Detaillierte Unterlagen
Rheinmetall habe für Karasu "keine Werksplanungen entwickelt oder entwickeln lassen", beteuerte der Konzern jetzt. Doch dem Redaktionsbüro Correctiv liegen detaillierte Unterlagen zu dem Werksgelände in Karasu vor - auch aus dem Haus Rheinmetall. Auf einer Folie aus dem Jahr 2017 nennt Rheinmetall es das "BMC Karasu Projekt". Eine Halle wird auf den Folien mit "MBT" abgekürzt. MBT steht für Main Battle Tank, also Kampfpanzer.
In die Planungen für den Fabrikbau war zumindest zeitweise das Werkzeugmaschinenlabor der RWTH Aachen eingebunden. Von Mai bis September 2016 arbeitete die RWTH an einer Machbarkeitsstudie für das Werk in der Türkei. Der Auftrag sei von einer Vermittlungsfirma gekommen, nicht von Rheinmetall, sagt ein Sprecher der Hochschule auf Anfrage. Es sei zunächst nur um "Spezialfahrzeuge" gegangen. Erst später meldeten sich Vertreter von BMC - und dann war vom Bau von Panzern die Rede. Man habe den Auftrag daraufhin "frühzeitig mit einer eingeschränkten Präsentation der Ergebnisse beendet", sagt der Sprecher. Es sei "ein Fehler" gewesen, dass man die Studie erstellt habe, räumt er ein.

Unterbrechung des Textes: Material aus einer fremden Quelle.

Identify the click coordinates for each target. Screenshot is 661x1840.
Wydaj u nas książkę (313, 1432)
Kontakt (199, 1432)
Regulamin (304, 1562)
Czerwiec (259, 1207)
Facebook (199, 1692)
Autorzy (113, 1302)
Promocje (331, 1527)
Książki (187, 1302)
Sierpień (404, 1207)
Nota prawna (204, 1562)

Rheinmetall kann Fragen zu der RWTH-Studie nach eigenen Angaben "nicht nachvollziehen". Aber gewiss ist, dass der Konzern seit 2015 mit BMC über eine mögliche gemeinsame Produktion von Panzern in der Türkei im Gespräch war. Bereits am 17. März 2016 kündigte Rheinmetall-Chef Armin Papperger ein Joint Venture zum Bau militärischer "Fahrzeugsysteme" in der Türkei an - also rund zwei Monate vor dem Auftrag an RWTH.
Dabei ist bis heute nicht völlig klar, inwieweit bei dem Karasu-Projekt deutsche Exportvorschriften beachtet werden. In der Hochschule hatte man sich, so der Sprecher, "vom vermittelnden Unternehmen bestätigen lassen, dass dies geprüft wurde".
Lücke im Gesetz
"Wenn wir mit Partnern in der Türkei einen türkischen Panzer entwickeln und bauen, dann ist die Bundesregierung daran nicht beteiligt", sagte Firmenchef Papperger bereits im März. Das Unternehmen halte sich "strikt" an die deutschen Rüstungsexportregeln, versichert Papperger.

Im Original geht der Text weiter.